Если попросить его остаться на всю ночь, Йенс сделает это с готовностью и даже радостью, чтобы помочь принцу облегчить ожидание. Лишь они двое знали, что весь первый год старик оставался в этой комнате с принцем, но уже с одиннадцати лет Кристер просил его уйти, перебарывал страх одиночества, отчего боязнь самого наказания становилась слабее.
Когда за старым шутом закрылась тяжелая дверь, Кристер знал, что утром, в те мгновения, когда он ляжет на кровать, ухватится руками за её низкую спинку, закроет глаза и стиснет зубы в ожидании первого удара, он будет слышать не только шаги отца, встающего сбоку, не только короткий, тонкий свист розги, но и голос Йенса: «Всё будет хорошо… потерпеть…немного потерпеть».
***
Кристер подошел к кадке и взял один прут. Розга была гибкой, лёгкой и при этом жёсткой. Сразу представилось, как, издав свистящий звук, эта гладкая, пружинящая жёсткость врежется в тело. Даже сейчас принц не смог сдержать тихий стон, словно кипяток боли уже ошпарил его. От каждого удара вспухнет рубец: потом, лежа в своей комнате на кровати под балдахином, он осторожно будет прикасаться сзади к телу, ощущая неровности ставшей особо чувствительной кожи.
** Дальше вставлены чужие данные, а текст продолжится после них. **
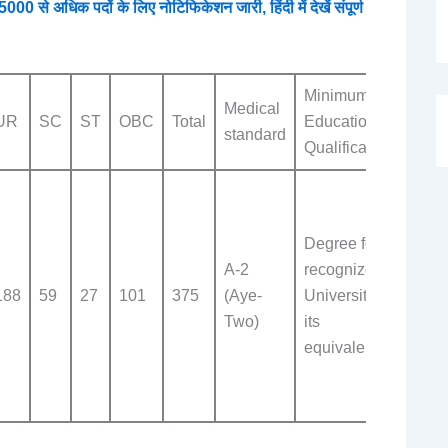
े अधिक पदों के लिए नोटिफिकेशन जारी, हिंदी में देखें संपूर्ण
Minimum
Medical
Stage
UR
SC
ST
OBC
Total
Educational
standard
Exa
Qualification
Singl
comp
Degree form
Base
A-2
recognized
(CBT
188
59
27
101
375
(Aye-
University or
follo
Two)
its
docu
equivalent
verif
& Me
Exam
Боль – из палящей, немыслимо-режущей – к тому времени будет уже саднящей, вполне терпимой.
Кристер шумно вздохнул. Отец всегда бил сильно, но медленно, не давая захлебываться в жарких волнах, и, когда темнело в глазах, хотелось вскочить, метнуться к двери, колотить ногами, именно воздух, с шумом и всхлипом врывающийся в легкие, помогал пригасить несущийся по нервам импульс боли.
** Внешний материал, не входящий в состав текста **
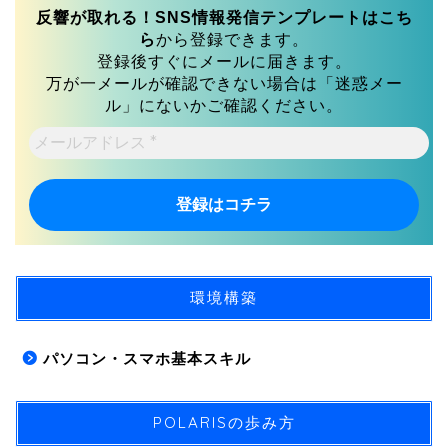
反響が取れる！SNS情報発信テンプレートはこち
ら
から登録できます。
登録後すぐにメールに届きます。
万が一メールが確認できない場合は「迷惑メー
ル」にないかご確認ください。
メ
ー
ル
ア
ド
レ
ス
*
環境構築
パソコン・スマホ基本スキル
POLARISの歩み方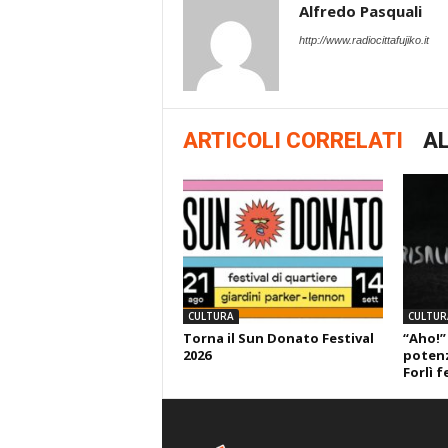
Alfredo Pasquali
http://www.radiocittafujiko.it
ARTICOLI CORRELATI
AL
CULTURA
CULTUR
Torna il Sun Donato Festival
“Aho!”
2026
potenza
Forlì f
– Твоё сознание, твой дух сильнее плоти, умей подчинять тело своей воле – в этом тоже доблесть королей, – эхом отдавались в памяти слова отца.
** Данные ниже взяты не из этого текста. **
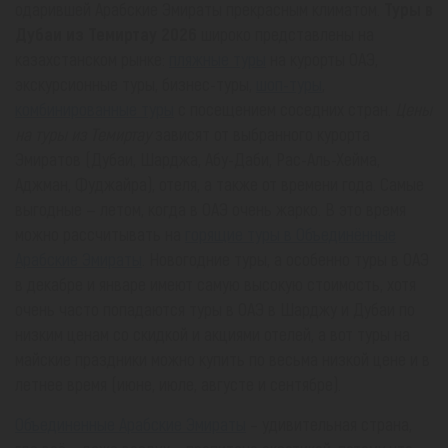
одарившей Арабские Эмираты прекрасным климатом.
Туры в
Дубаи из Темиртау 2026
широко представлены на
казахстанском рынке:
пляжные туры
на курорты ОАЭ,
экскурсионные туры, бизнес-туры,
шоп-туры
,
комбинированные туры
с посещением соседних стран.
Цены
на туры из Темиртау
зависят от выбранного курорта
Эмиратов (Дубаи, Шарджа, Абу-Даби, Рас-Аль-Хейма,
Аджман, Фуджайра), отеля, а также от времени года. Самые
выгодные — летом, когда в ОАЭ очень жарко. В это время
можно рассчитывать на
горящие туры в Объединённые
Арабские Эмираты
. Новогодние туры, а особенно туры в ОАЭ
в декабре и январе имеют самую высокую стоимость, хотя
очень часто попадаются туры в ОАЭ в Шарджу и Дубаи по
низким ценам со скидкой и акциями отелей, а вот туры на
майские праздники можно купить по весьма низкой цене и в
летнее время (июне, июле, августе и сентябре).
Объединенные Арабские Эмираты
– удивительная страна,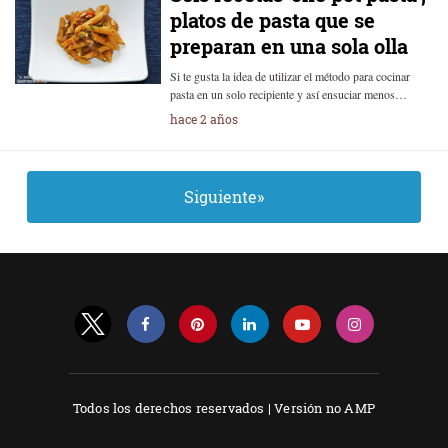
platos de pasta que se
preparan en una sola olla
Si te gusta la idea de utilizar el método para cocinar
pasta en un solo recipiente y así ensuciar menos…
hace 2 años
Siguiente»
Todos los derechos reservados |
Versión no AMP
Кристер знал, что нужно сдерживать свои чувства, но как это трудно в пятнадцать лет, особенно когда внутри вспыхивает пожар. А он вспыхнул – во время обеда в честь приезда его дяди Фредерика, младшего брата короля. Как всегда, громко, пышно, пренебрегая предварительным извещением («Зачем? Ведь мы – одна семья!»), дядя с кавалькадой всадников появился ближе к полудню, и тут же тишина внутреннего двора королевского замка взорвалась конским ржанием, цоканьем копыт, громкими голосами, криком стремянных. Высокий, в алом атласном плаще, с крупными чертами выразительного лица, Фредерик сразу приковывал взгляд.
С раннего детства Кристер чувствовал в дяде что-то чужое, отталкивающее, злое, хотя видимых причин для этого не было. Разве что капризный изгиб губ, цепкий взгляд прищуренных глаз, медово-приторный голос, когда, обращаясь к Кристеру, дядя называл его «милый племянник», «наш наследник». Почему ни отец, ни мать не чувствуют в этой патоке слов и улыбок Фредерика ложь, всегда одну лишь ложь?!
«Затем прозвучали трубы, и оба войска что было сил бросились друг на друга. Можно было подумать, что внезапно небо упало на землю, провалились поля и леса, всё смешалось, вернулся древний хаос, божественное и земное слились воедино в одном яростном вихре, и всё это понеслось навстречу собственной гибели». Когда Кристер читал описание схватки норманнов с франками, он представлял своего отца в кипении недавной битвы с Норвежцем, честная и трудная победа в которой почти удвоила земли датского владычества. И разве мог дядя, поднявший кубок в честь этой победы, не знать, что всё могло закончиться гибелью! Знал – но почему ж тогда медлил, почему словно выжидал, на чьей стороне будет перевес, почему так затянул ввод в битву своей конницы? Опять ложь!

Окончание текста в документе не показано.